### Saved entries
┌────────

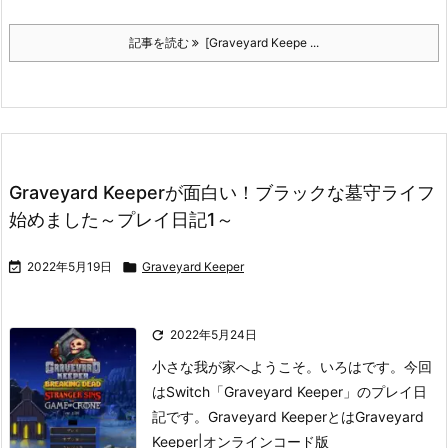
記事を読む
[Graveyard Keepe ...
Graveyard Keeperが面白い！ブラックな墓守ライフ
始めました～プレイ日記1～

2022年5月19日

Graveyard Keeper

2022年5月24日
小さな我が家へようこそ。いろはです。
今回
はSwitch「Graveyard Keeper」のプレイ日
記です。
Graveyard Keeperとは
Graveyard
Keeper|オンラインコード版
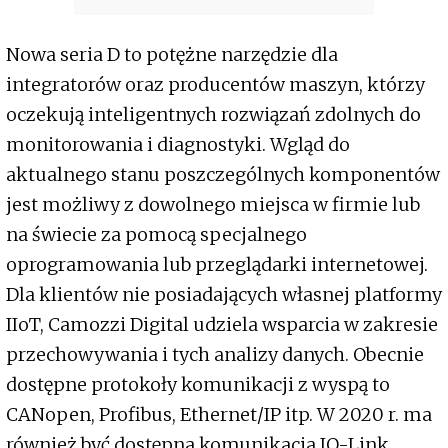
Nowa seria D to potężne narzędzie dla
integratorów oraz producentów maszyn, którzy
oczekują inteligentnych rozwiązań zdolnych do
monitorowania i diagnostyki. Wgląd do
aktualnego stanu poszczególnych komponentów
jest możliwy z dowolnego miejsca w firmie lub
na świecie za pomocą specjalnego
oprogramowania lub przeglądarki internetowej.
Dla klientów nie posiadających własnej platformy
IIoT, Camozzi Digital udziela wsparcia w zakresie
przechowywania i tych analizy danych. Obecnie
dostępne protokoły komunikacji z wyspą to
CANopen, Profibus, Ethernet/IP itp. W 2020 r. ma
również być dostępna komunikacja IO-Link.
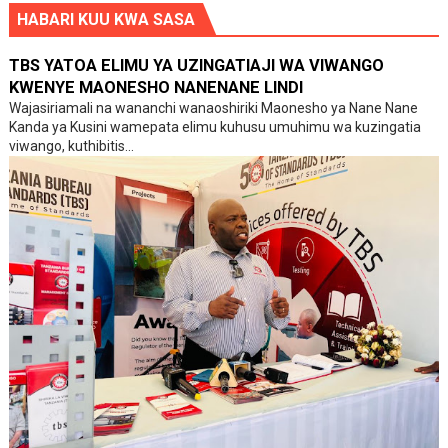
HABARI KUU KWA SASA
TBS YATOA ELIMU YA UZINGATIAJI WA VIWANGO
KWENYE MAONESHO NANENANE LINDI
Wajasiriamali na wananchi wanaoshiriki Maonesho ya Nane Nane
Kanda ya Kusini wamepata elimu kuhusu umuhimu wa kuzingatia
viwango, kuthibitis...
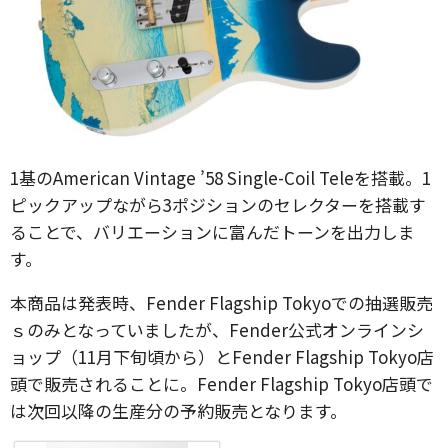
1基のAmerican Vintage ’58 Single-Coil Teleを搭載。1
ピックアップながら3ポジションのセレクターを搭載す
ることで、バリエーションに富んだトーンを出力しま
す。
本商品は発表時、Fender Flagship Tokyoでの抽選販売
ｓのみとなっていましたが、Fender公式オンラインシ
ョップ（11月下旬頃から）とFender Flagship Tokyo店
頭で販売されることに。Fender Flagship Tokyo店頭で
は次回以降の生産分の予約販売となります。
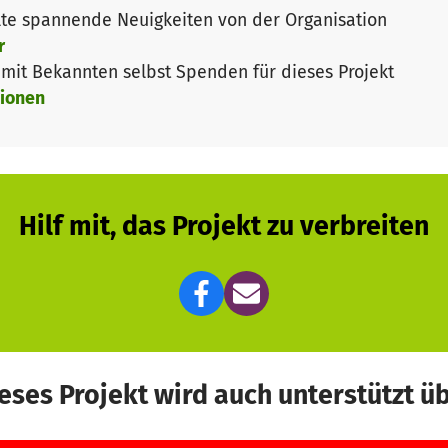
te spannende Neuigkeiten von der Organisation
r
it Bekannten selbst Spenden für dieses Projekt
ionen
Hilf mit, das Projekt zu verbreiten
eses Projekt wird auch unterstützt ü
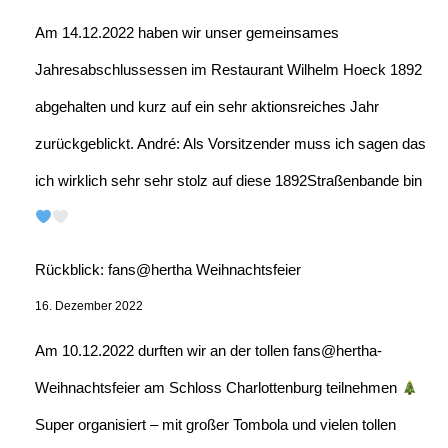
Am 14.12.2022 haben wir unser gemeinsames
Jahresabschlussessen im Restaurant Wilhelm Hoeck 1892
abgehalten und kurz auf ein sehr aktionsreiches Jahr
zurückgeblickt. André: Als Vorsitzender muss ich sagen das
ich wirklich sehr sehr stolz auf diese 1892Straßenbande bin
Rückblick: fans@hertha Weihnachtsfeier
16. Dezember 2022
Am 10.12.2022 durften wir an der tollen fans@hertha-
Weihnachtsfeier am Schloss Charlottenburg teilnehmen
Super organisiert – mit großer Tombola und vielen tollen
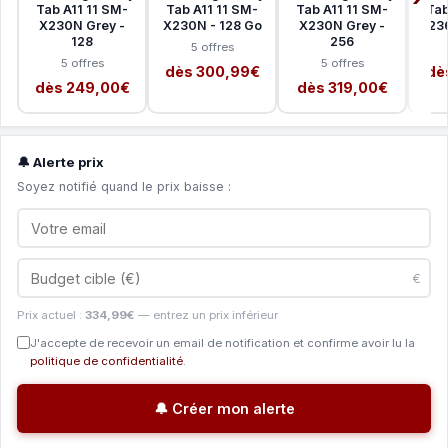
Tab A11 11 SM-
Tab A11 11 SM-
Tab A11 11 SM-
Tab
X230N Grey -
X230N - 128 Go
X230N Grey -
X236
128
256
5 offres
5 offres
5 offres
dès 300,99€
dè
dès 249,00€
dès 319,00€
🔔 Alerte prix
Soyez notifié quand le prix baisse :
€
Prix actuel :
334,99€
— entrez un prix inférieur
J'accepte de recevoir un email de notification et confirme avoir lu la
politique de confidentialité
.
🔔 Créer mon alerte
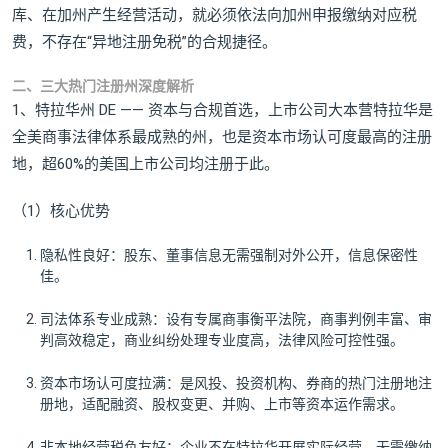
库、在加州产生经营活动，就必须依法向加州申报缴纳对应税
费，不存在“异地注册免税”的合规捷径。
二、三大热门注册州深度解析
1、特拉华州 DE —— 资本与合规首选，上市公司大本营特拉华是
全美商事法律体系最成熟的州，也是资本市场认可度最高的注册
地，超60%的美国上市公司均注册于此。
（1）核心优势
隐私性良好：股东、董事信息无需强制对外公开，信息保密性
佳。
司法体系专业成熟：设有专属商事衡平法院，商事判例丰富、审
判高效稳定，商业纠纷处理专业度高，法律风险可控性强。
资本市场认可度拉满：是风投、投资机构、券商的热门注册地注
册地，适配融资、股权变更、并购、上市等资本运作需求。
非本地经营税负友好：企业不在特拉华开展实际经营，无需缴纳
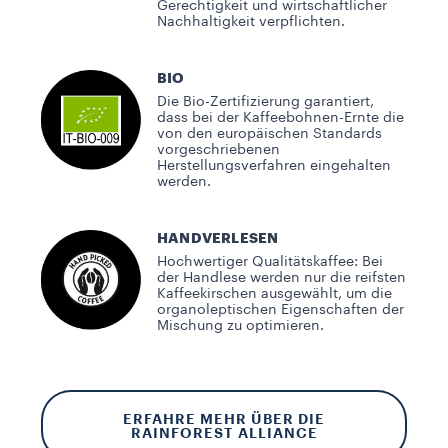
Gerechtigkeit und wirtschaftlicher
Nachhaltigkeit verpflichten.
BIO
Die Bio-Zertifizierung garantiert,
dass bei der Kaffeebohnen-Ernte die
von den europäischen Standards
vorgeschriebenen
Herstellungsverfahren eingehalten
werden.
HANDVERLESEN
Hochwertiger Qualitätskaffee: Bei
der Handlese werden nur die reifsten
Kaffeekirschen ausgewählt, um die
organoleptischen Eigenschaften der
Mischung zu optimieren.
ERFAHRE MEHR ÜBER DIE
RAINFOREST ALLIANCE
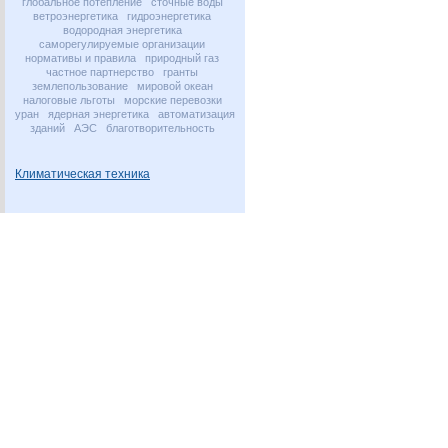
глобальное потепление
сточные воды
ветроэнергетика
гидроэнергетика
водородная энергетика
саморегулируемые организации
нормативы и правила
природный газ
частное партнерство
гранты
землепользование
мировой океан
налоговые льготы
морские перевозки
уран
ядерная энергетика
автоматизация
зданий
АЭС
благотворительность
Климатическая техника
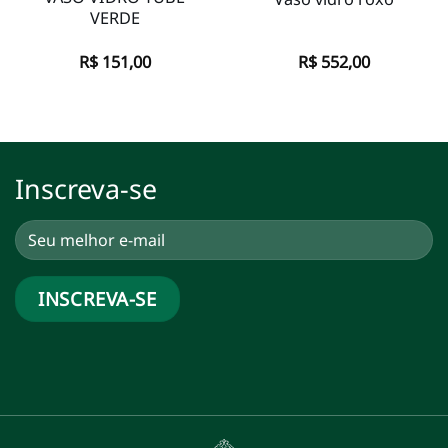
VERDE
R$
151,00
R$
552,00
Inscreva-se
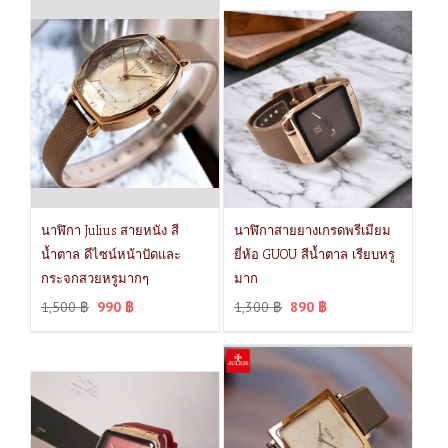
นาฬิกา Julius สายหนัง สี
นาฬิกาสายยางเกรดพรีเมียม
น้ำตาล ดีไซน์หน้าปัดและ
ยี่ห้อ GUOU สีน้ำตาล เรียบหรู
กระจกสวยหรูมากๆ
มาก
1,500
฿
990
฿
1,300
฿
890
฿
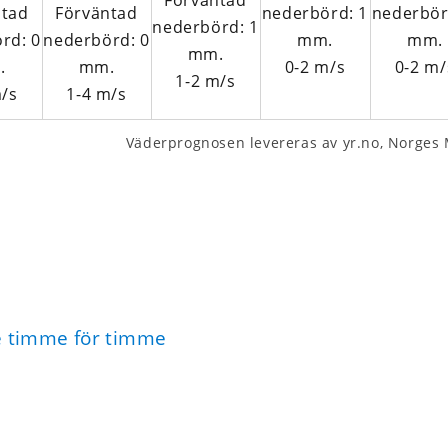
0-2
m/s
0-2
m/
1-2
m/s
/s
1-4
m/s
Väderprognosen levereras av yr.no, Norges M
e timme för timme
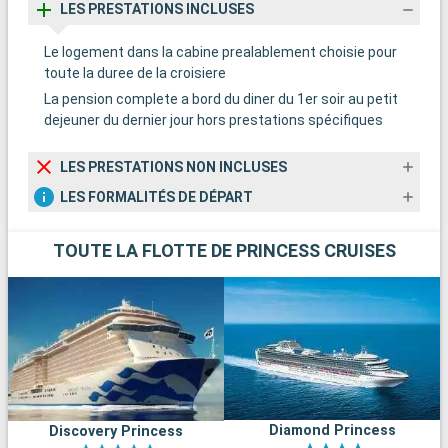
LES PRESTATIONS INCLUSES
Le logement dans la cabine prealablement choisie pour
toute la duree de la croisiere
La pension complete a bord du diner du 1er soir au petit
dejeuner du dernier jour hors prestations spécifiques
LES PRESTATIONS NON INCLUSES
LES FORMALITÉS DE DÉPART
TOUTE LA FLOTTE DE PRINCESS CRUISES
Diamond Princess
Discovery Princess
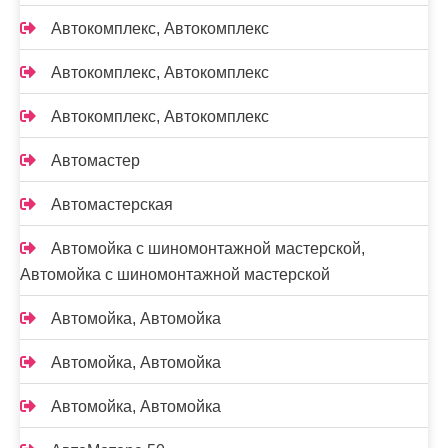
Автокомплекс, Автокомплекс
Автокомплекс, Автокомплекс
Автокомплекс, Автокомплекс
Автомастер
Автомастерская
Автомойка с шиномонтажной мастерской,
Автомойка с шиномонтажной мастерской
Автомойка, Автомойка
Автомойка, Автомойка
Автомойка, Автомойка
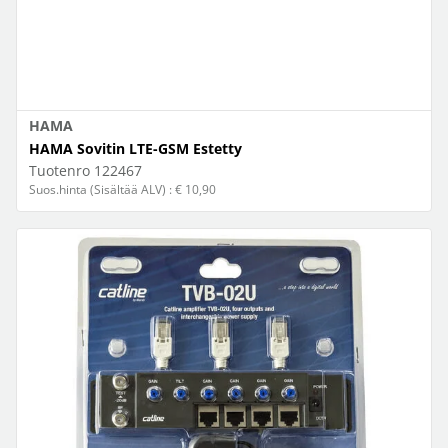
HAMA
HAMA Sovitin LTE-GSM Estetty
Tuotenro
122467
Suos.hinta (Sisältää ALV) : € 10,90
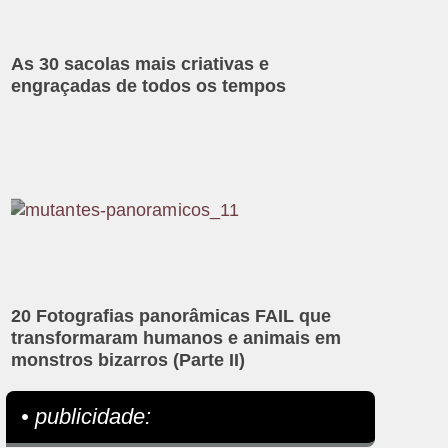
As 30 sacolas mais criativas e
engraçadas de todos os tempos
20 Fotografias panorâmicas FAIL que
transformaram humanos e animais em
monstros bizarros (Parte II)
• publicidade:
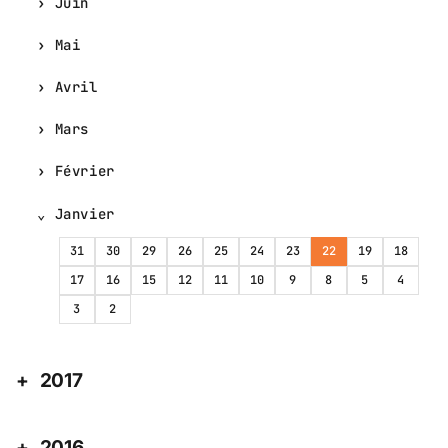
Juin
Mai
Avril
Mars
Février
Janvier
31
30
29
26
25
24
23
22
19
18
17
16
15
12
11
10
9
8
5
4
3
2
2017
2016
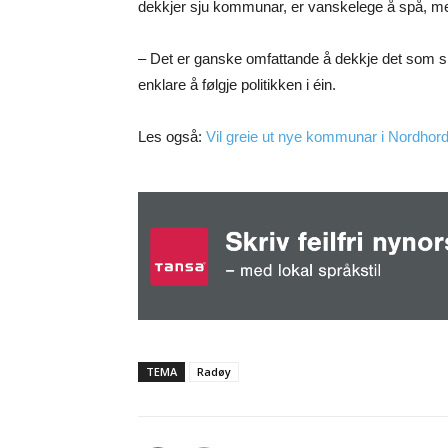
dekkjer sju kommunar, er vanskelege å spå, me
– Det er ganske omfattande å dekkje det som skjer
enklare å følgje politikken i éin.
Les også:
Vil greie ut nye kommunar i Nordhord
TEMA
Radøy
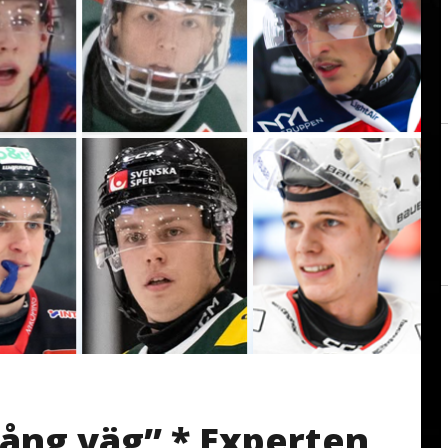
lång väg” * Experten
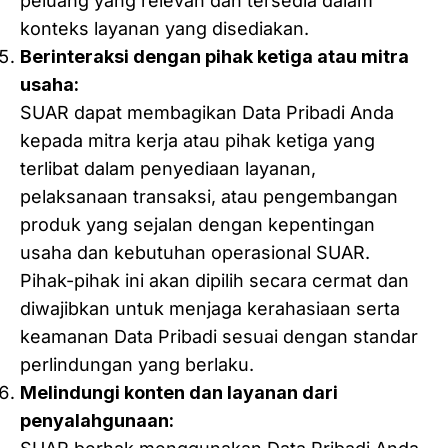
peluang yang relevan dan tersedia dalam
konteks layanan yang disediakan.
Berinteraksi dengan pihak ketiga atau mitra
usaha:
SUAR dapat membagikan Data Pribadi Anda
kepada mitra kerja atau pihak ketiga yang
terlibat dalam penyediaan layanan,
pelaksanaan transaksi, atau pengembangan
produk yang sejalan dengan kepentingan
usaha dan kebutuhan operasional SUAR.
Pihak-pihak ini akan dipilih secara cermat dan
diwajibkan untuk menjaga kerahasiaan serta
keamanan Data Pribadi sesuai dengan standar
perlindungan yang berlaku.
Melindungi konten dan layanan dari
penyalahgunaan:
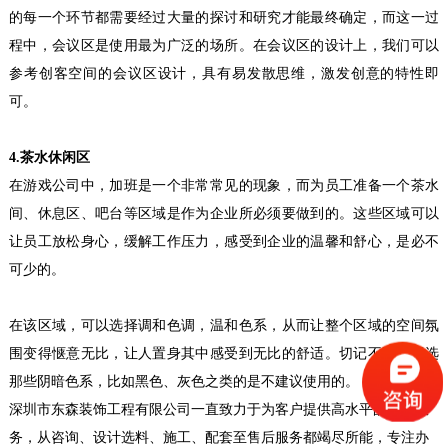
的每一个环节都需要经过大量的探讨和研究才能最终确定，而这一过
程中，会议区是使用最为广泛的场所。在会议区的设计上，我们可以
参考创客空间的会议区设计，具有易发散思维，激发创意的特性即
可。
4.茶水休闲区
在游戏公司中，加班是一个非常常见的现象，而为员工准备一个茶水
间、休息区、吧台等区域是作为企业所必须要做到的。这些区域可以
让员工放松身心，缓解工作压力，感受到企业的温馨和舒心，是必不
可少的。
在该区域，可以选择调和色调，温和色系，从而让整个区域的空间氛
围变得惬意无比，让人置身其中感受到无比的舒适。切记不要选择选
那些阴暗色系，比如黑色、灰色之类的是不建议使用的。
深圳现代简约风格装修设计
深圳市东森装饰工程有限公司一直致力于为客户提供高水平的装修服
深圳市东森装饰工程公司是一家有多年现代简约
风格装修设计经验的公司。我们随时有在建工地
务，从咨询、设计选料、施工、配套至售后服务都竭尽所能，专注办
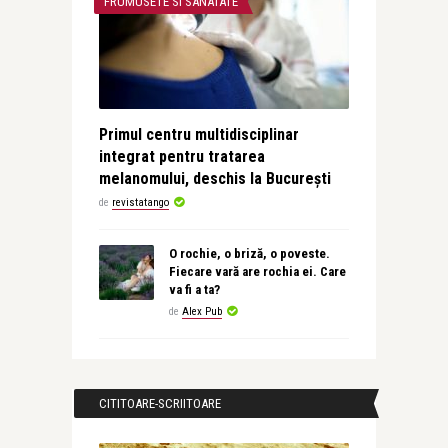
FRUMUSETE SI SANATATE
Primul centru multidisciplinar
integrat pentru tratarea
melanomului, deschis la București
de
revistatango
O rochie, o briză, o poveste.
Fiecare vară are rochia ei. Care
va fi a ta?
de
Alex Pub
CITITOARE-SCRIITOARE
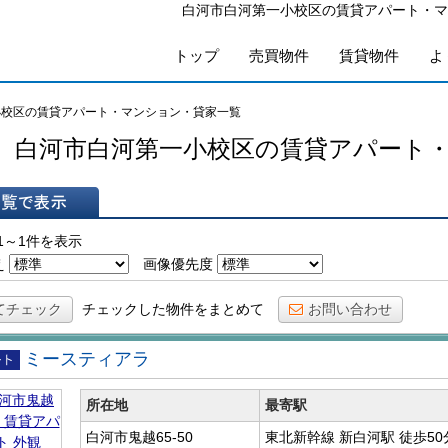
白河市白河第一小校区の賃貸アパート・マ
トップ
売買物件
賃貸物件
よ
小校区の賃貸アパート・マンション・貸家一覧
白河市白河第一小校区の賃貸アパート
表示
1～1件を表示
え
画像優先度
てチェック
チェックした物件をまとめて
お問い合わせ
ミースティアラ
アパ
所在地
最寄駅
白河市鬼越65-50
東北新幹線 新白河駅
徒歩50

└────────

Show the lines in the entries above that include the string "fans".

Rückblick: fans@hertha Weihnachtsfeier
Am 10.12.2022 durften wir an der tollen fans@hertha-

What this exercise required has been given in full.